Маша вскочила с табуретки и вытерла нос рукавом растянутой майки. И одернула еще эту майку, чтобы растянуть побольше и закрыть дурацкие ссадины на коленях. Она так обрадовалась, что он вернулся! Невозможно оставаться одной, ей страшно, хоть и непонятно отчего, но страшно так, как никогда в жизни не было!
– Могу я войти? – спросил Кирилл, когда она открыла дверь. И объяснил: – Думаю, я не должен был понимать твои слова, что ты в порядке, так буквально. Может быть, все-таки будет лучше, если я побуду с тобой.
– Ну… – пробормотала Маша. – Вообще-то да…
По тому, как гнусаво прозвучал ее голос, она поняла, что нос у нее распух. А глаза, значит, сузились до щелочек. Но сразу же, вдогонку, с облегчением поняла и то, что об этом можно вообще не думать. Вериному сыну дела нет до ее вида, а самой ей важно сейчас только то, что с его появлением унялась дрожь в коленях и руках, а как она при этом выглядит, не важно ни чуточки.
Кирилл сел на табуретку у стола, а Маша вернулась на ту, что в углу. Она думала, он сейчас спросит, что здесь вообще происходит, и придется объяснять ему, кто такой Крастилевский, а главное, почему она такая идиотка. Но он сказал:
– Мне кажется, тебе может быть интересно посмотреть астролябию.
Что угодно она ожидала услышать, но не какое-то непонятное название! Тем более произнесенное таким тоном, будто она пришла в Планетарий и ей предлагается экскурсия.

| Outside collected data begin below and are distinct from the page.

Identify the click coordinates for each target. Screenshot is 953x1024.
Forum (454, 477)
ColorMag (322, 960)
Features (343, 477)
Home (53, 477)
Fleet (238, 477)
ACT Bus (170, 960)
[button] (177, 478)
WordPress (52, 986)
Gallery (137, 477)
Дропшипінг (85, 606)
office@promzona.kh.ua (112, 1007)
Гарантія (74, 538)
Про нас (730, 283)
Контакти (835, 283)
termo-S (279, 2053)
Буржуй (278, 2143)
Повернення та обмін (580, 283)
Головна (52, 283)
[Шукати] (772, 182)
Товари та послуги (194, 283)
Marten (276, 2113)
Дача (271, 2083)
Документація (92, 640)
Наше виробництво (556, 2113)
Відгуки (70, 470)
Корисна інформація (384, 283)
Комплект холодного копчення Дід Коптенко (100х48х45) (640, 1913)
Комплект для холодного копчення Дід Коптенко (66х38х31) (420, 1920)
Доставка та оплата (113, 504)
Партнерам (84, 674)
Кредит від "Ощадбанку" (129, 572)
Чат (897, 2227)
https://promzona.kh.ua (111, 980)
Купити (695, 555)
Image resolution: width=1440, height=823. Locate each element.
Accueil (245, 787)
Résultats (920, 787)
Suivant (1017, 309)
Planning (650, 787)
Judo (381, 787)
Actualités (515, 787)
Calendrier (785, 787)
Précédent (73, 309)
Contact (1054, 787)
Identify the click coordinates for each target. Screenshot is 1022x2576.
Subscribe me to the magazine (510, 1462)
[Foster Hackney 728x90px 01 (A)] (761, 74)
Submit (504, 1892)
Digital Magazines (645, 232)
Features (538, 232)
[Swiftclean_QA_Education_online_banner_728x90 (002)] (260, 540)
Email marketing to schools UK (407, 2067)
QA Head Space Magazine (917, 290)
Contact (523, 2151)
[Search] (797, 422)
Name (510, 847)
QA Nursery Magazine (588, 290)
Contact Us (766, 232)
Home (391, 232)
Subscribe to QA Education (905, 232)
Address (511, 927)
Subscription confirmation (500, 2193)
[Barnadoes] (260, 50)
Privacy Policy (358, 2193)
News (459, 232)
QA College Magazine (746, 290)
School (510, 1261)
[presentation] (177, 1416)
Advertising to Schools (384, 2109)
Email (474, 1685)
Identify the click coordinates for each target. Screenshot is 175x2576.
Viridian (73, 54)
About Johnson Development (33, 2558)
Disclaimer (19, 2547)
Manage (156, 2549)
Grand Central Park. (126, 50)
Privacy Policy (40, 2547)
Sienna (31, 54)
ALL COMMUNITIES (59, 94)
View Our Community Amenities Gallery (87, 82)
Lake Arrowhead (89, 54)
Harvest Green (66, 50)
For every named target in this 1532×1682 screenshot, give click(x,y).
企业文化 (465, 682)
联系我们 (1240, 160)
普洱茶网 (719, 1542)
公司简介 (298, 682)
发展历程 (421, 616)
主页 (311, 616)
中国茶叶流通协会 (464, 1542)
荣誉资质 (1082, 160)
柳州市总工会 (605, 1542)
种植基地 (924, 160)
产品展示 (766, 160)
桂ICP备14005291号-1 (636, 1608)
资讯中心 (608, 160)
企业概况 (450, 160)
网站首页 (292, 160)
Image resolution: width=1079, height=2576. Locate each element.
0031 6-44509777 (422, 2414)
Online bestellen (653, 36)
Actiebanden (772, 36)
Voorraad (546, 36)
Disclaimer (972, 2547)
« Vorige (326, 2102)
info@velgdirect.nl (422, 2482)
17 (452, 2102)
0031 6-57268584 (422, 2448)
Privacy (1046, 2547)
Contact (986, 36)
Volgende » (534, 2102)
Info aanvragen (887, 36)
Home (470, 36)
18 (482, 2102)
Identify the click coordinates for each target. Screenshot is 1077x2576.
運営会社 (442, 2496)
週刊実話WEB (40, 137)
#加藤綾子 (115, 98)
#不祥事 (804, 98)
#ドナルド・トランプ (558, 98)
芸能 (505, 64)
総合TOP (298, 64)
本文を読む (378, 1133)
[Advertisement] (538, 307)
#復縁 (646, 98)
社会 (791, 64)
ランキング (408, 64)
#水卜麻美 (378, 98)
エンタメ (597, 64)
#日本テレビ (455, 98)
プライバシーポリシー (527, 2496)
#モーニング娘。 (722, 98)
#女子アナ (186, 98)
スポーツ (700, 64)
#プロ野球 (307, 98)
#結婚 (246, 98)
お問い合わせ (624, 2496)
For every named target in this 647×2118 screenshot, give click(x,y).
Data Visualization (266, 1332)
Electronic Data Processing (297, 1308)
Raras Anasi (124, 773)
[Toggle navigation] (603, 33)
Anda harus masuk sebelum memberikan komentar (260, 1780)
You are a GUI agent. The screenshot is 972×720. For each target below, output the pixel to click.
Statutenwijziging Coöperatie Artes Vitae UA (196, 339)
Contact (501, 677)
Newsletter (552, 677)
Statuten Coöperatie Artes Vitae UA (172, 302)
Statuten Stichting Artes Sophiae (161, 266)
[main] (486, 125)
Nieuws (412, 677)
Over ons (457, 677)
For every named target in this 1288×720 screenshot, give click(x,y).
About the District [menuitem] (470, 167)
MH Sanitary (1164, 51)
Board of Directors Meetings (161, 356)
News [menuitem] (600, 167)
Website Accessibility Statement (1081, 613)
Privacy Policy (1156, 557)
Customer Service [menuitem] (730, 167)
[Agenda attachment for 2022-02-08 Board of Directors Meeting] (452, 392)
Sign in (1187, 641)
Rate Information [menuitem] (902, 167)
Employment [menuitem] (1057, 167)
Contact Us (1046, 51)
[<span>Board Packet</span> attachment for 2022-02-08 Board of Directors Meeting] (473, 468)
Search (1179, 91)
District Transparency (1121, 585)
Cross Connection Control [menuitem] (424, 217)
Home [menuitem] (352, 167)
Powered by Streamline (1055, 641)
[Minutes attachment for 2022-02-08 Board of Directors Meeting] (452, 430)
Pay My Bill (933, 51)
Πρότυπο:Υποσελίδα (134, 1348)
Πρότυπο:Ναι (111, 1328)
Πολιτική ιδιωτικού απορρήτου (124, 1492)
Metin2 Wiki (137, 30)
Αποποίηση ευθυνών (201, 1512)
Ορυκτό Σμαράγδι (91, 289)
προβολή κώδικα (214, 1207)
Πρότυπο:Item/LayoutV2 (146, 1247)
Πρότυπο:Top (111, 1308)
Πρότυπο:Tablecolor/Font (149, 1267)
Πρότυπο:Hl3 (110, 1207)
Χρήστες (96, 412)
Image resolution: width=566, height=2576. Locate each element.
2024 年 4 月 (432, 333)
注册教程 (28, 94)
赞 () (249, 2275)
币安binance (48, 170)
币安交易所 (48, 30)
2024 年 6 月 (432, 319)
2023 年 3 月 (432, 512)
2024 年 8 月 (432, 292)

– Ага, – кивнула она. – Интересно.
Только от удивления так ответила, конечно.
– Тогда пойдем вниз?
Маша кивнула снова и, как в сказке про мальчика с дудочкой, пошла за Кириллом.
Глава 7
Когда спускались по темной внутренней лестнице, Маше уже в самом деле было интересно, что он собирается ей показать. А когда вошли в гостиную и она увидела на круглом ореховом столике подвешенный между двумя опорами латунный диск с непонятными то ли узорами, то ли буквами, – Крастилевский стал казаться ей сном, и даже не кошмарным. Поразительное действие оказывал на нее морозовский дом!
– Вот, – сказал Кирилл. – Это астролябия.
– А для чего она? – с любопытством спросила Маша.
– Это зависит. – Кирилл говорил по-русски немного странно: акцента нет, но по тому, как строит фразы, чувствуется, что английский ему привычнее. – Это зависит от местоположения, – поправился он. – Людям пятнадцатого века астролябия служила для определения их координат. А я использовал ее для упорядочения мыслей.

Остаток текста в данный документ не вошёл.